By Jamie Bryson
Any potential deal at Stormont could very well be open to legal challenge, given the fact that the Secretary of State is currently failing in her legal obligation to call an election.
The Northern Ireland Act 1998 is also clear on the process for electing a First and Deputy First Minister, and as such the current elected Assembly has no power to elect a FM and DfM. This would require emergency legislation from Westminster, which is rather ironic given that the main proponents of the Belfast Agreement argue that they must protect the Belfast Agreement in all its parts.
If one sought to protect the Belfast Agreement, then surely the logical outworking of this would be to follow the procedures laid out in the enabling legislation, namely the 1998 Act. Going around the back door to elect FM and DfM would be outside the procedures of the 1998 Act.
Further than this nationalism, and their ‘progressive’ allies, have argued that Northern Ireland has some form of hybrid British-Irish status and the ‘consent’ of the Irish Government is required for any changes within Northern Ireland. The fact that the emergency legislation could only be enacted by Westminster makes clear that the British Parliament retains complete sovereignty over Northern Ireland.
So why do we not hear those that scream the loudest about protecting the Belfast Agreement, demanding that the procedures laid out within the enabling legislation are followed?
Of course, the somewhat generous interpretation of the 1998 Act has been challenged before. In a case that culminated in a narrow 3-2 defeat in the House of Lords in 2002, Peter Robinson challenged the legality of the election of the then FM and DfM. Mr Robinson, represented by John Larkin QC, argued that the election was unlawful because the Assembly had no power to elect an FM and DfM after a period of six weeks as stipulated within the Northern Ireland Act 1998.
The relevant provisions have been since altered somewhat by the St Andrews and Stormont House agreements.
The majority in Robinson bestowed upon the Northern Ireland Act the status of a “constitutional statute”. The dissenting minority, which included Northern Ireland’s former Lord Chief Justice, Lord Hutton, strongly disagreed.
In his dissent Lord Hutton said:
“Where a statute gives power to a statutory body to perform a certain act within a specified period the normal rule is that the body has no power to perform that act outside the period, and I see nothing in the provisions of the Act pointing to a different conclusion”.

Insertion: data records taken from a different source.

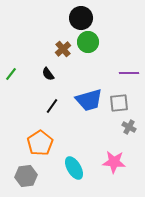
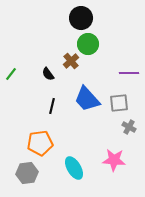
green circle: moved 2 px down
brown cross: moved 8 px right, 12 px down
blue trapezoid: moved 2 px left, 1 px up; rotated 64 degrees clockwise
black line: rotated 21 degrees counterclockwise
orange pentagon: rotated 25 degrees clockwise
pink star: moved 2 px up
gray hexagon: moved 1 px right, 3 px up
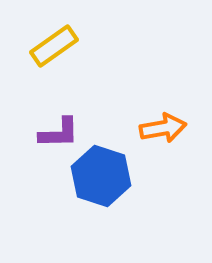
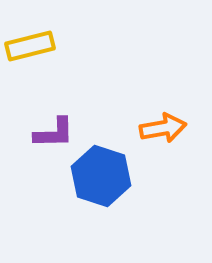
yellow rectangle: moved 24 px left; rotated 21 degrees clockwise
purple L-shape: moved 5 px left
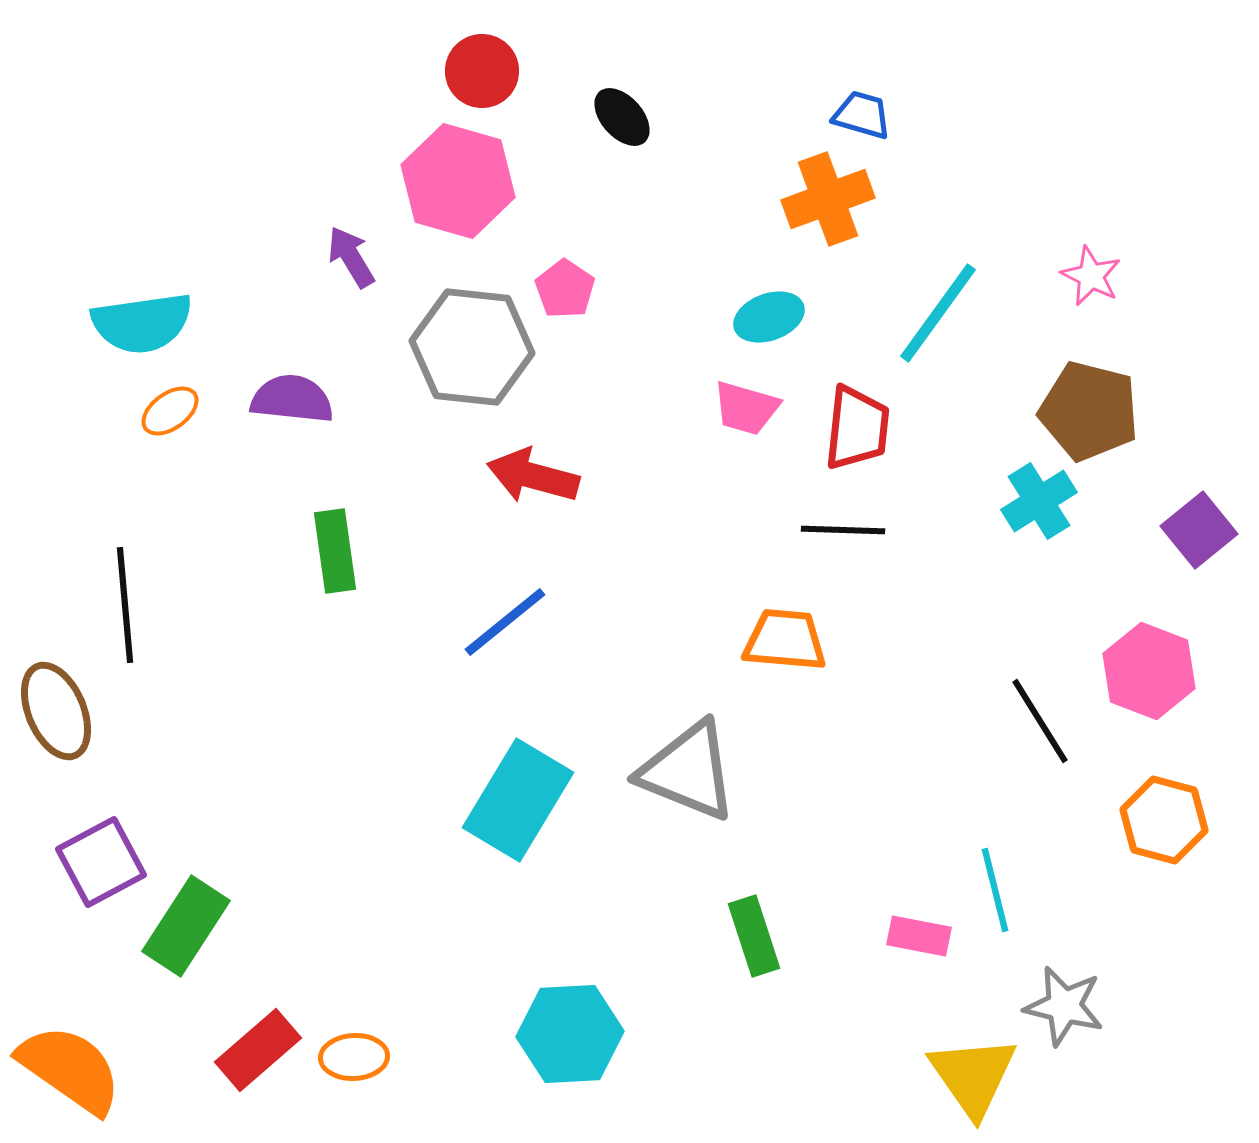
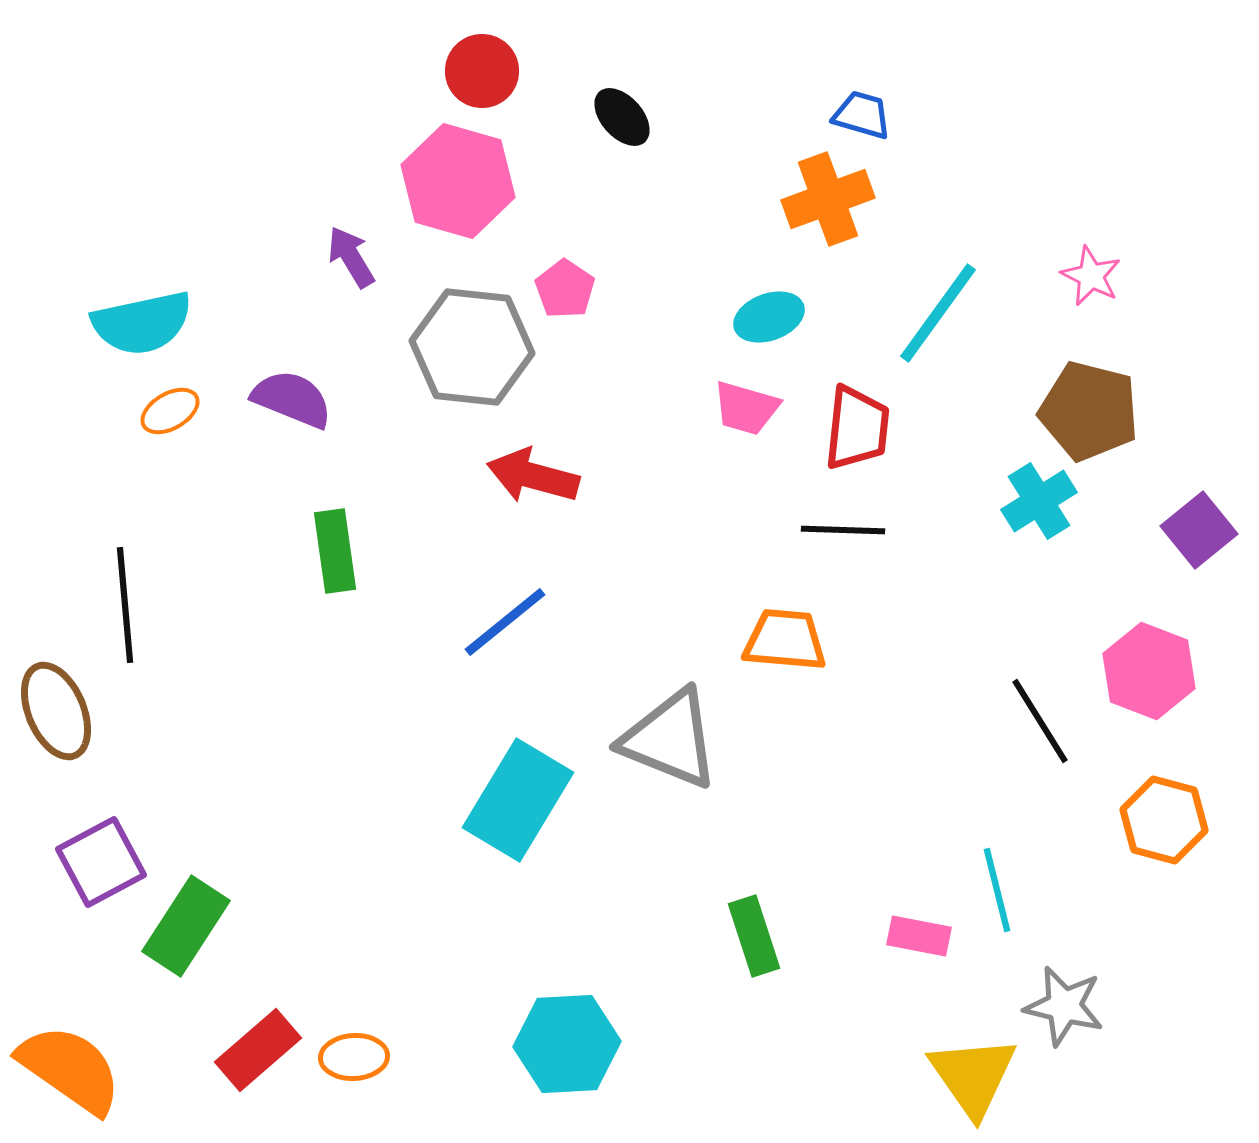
cyan semicircle at (142, 323): rotated 4 degrees counterclockwise
purple semicircle at (292, 399): rotated 16 degrees clockwise
orange ellipse at (170, 411): rotated 6 degrees clockwise
gray triangle at (688, 771): moved 18 px left, 32 px up
cyan line at (995, 890): moved 2 px right
cyan hexagon at (570, 1034): moved 3 px left, 10 px down
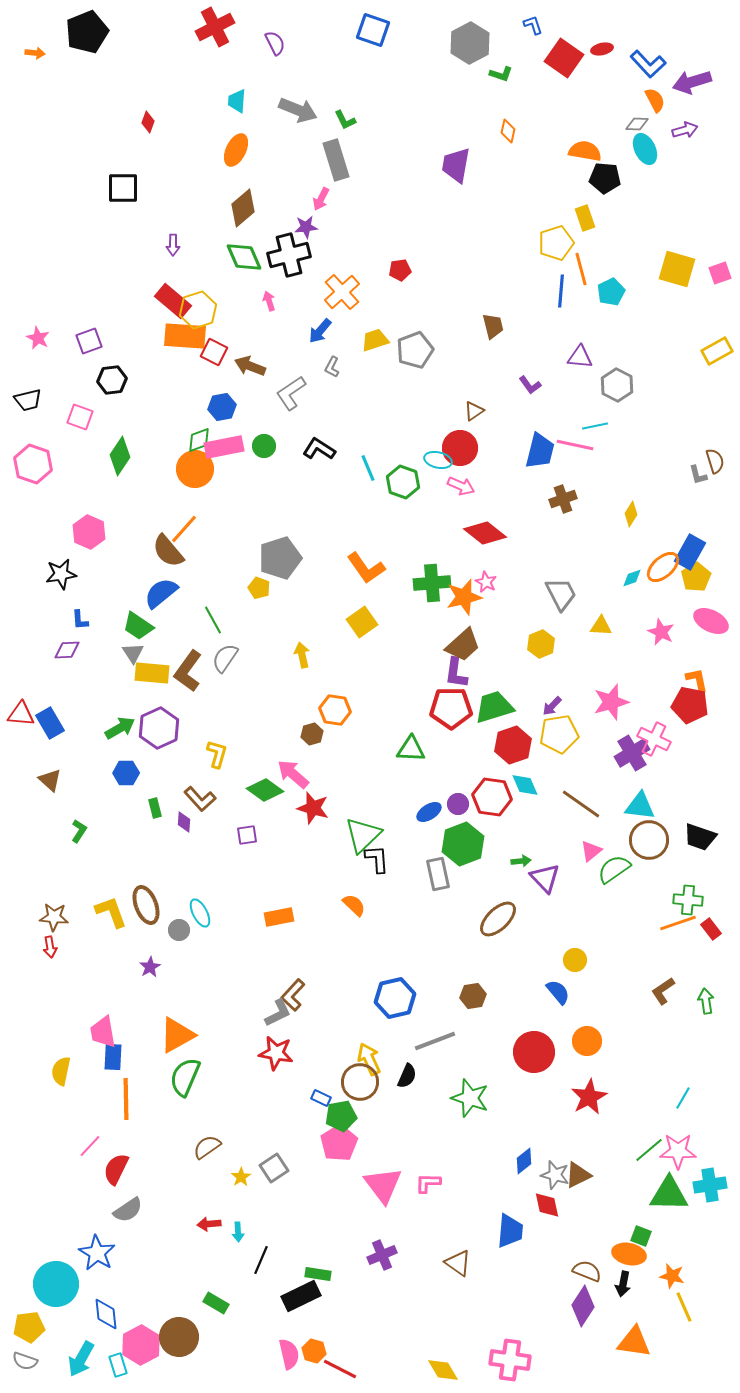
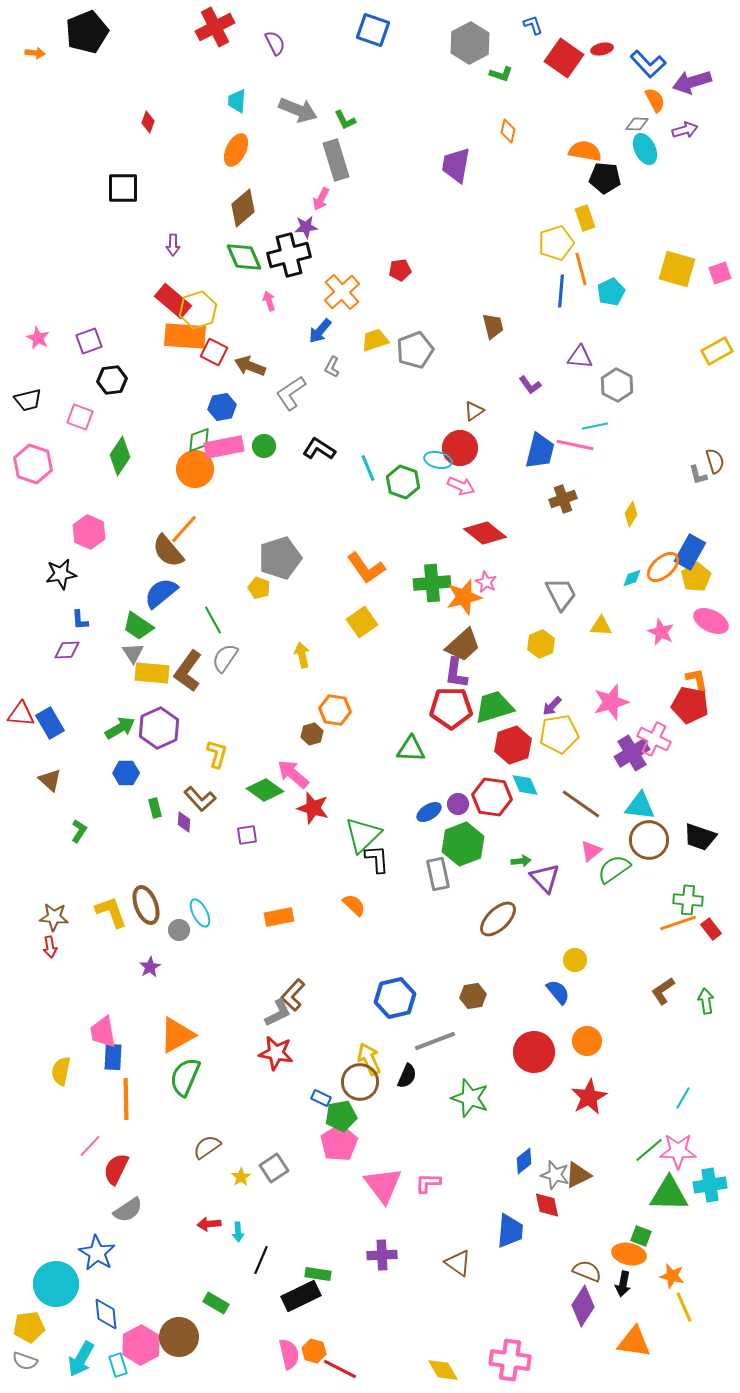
purple cross at (382, 1255): rotated 20 degrees clockwise
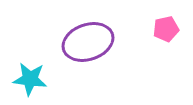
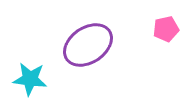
purple ellipse: moved 3 px down; rotated 15 degrees counterclockwise
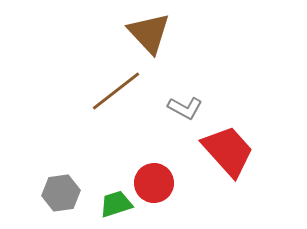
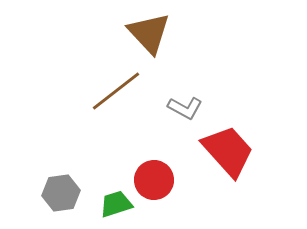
red circle: moved 3 px up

Adam Tomkins, the John Millar Professor of Public Law at the University of Glasgow, described it as an “extraordinary decision” and expressed the view that it was out of step with the subsequent devolution case law.
All of this gives rise to the potential for the scope and interpretation of the 1998 Act to be revisited, and the Secretary of State’s current failure to abide by the obligations placed upon her by the statute could very well provide that opportunity.
The calls for a reform of the petition of concern, and the acceptance by many that mandatory coalition cannot work all runs contrary to the Belfast Agreement. Therefore, if we can- even in the minds of its most ardent proponents- change the Belfast Agreement and the enabling legislation when it suits them, then how can they argue that the British Parliament do not have the power to unilaterally amend and/or repeal the 1998 Act per se?